- _Records to use_
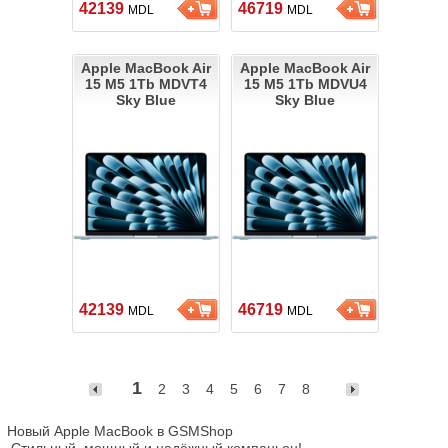
42139
46719
MDL
MDL
Apple MacBook Air
Apple MacBook Air
15 M5 1Tb MDVT4
15 M5 1Tb MDVU4
Sky Blue
Sky Blue
42139
46719
MDL
MDL
1
2
3
4
5
6
7
8
Новый Apple MacBook в GSMShop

- _Directions_
Make an exact copy of every entry above, but keep the pictures out of it.

- _Answer to this problem_
42139
46719
MDL
MDL
Apple MacBook Air
Apple MacBook Air
15 M5 1Tb MDVT4
15 M5 1Tb MDVU4
Sky Blue
Sky Blue
42139
46719
MDL
MDL
1
2
3
4
5
6
7
8
Новый Apple MacBook в GSMShop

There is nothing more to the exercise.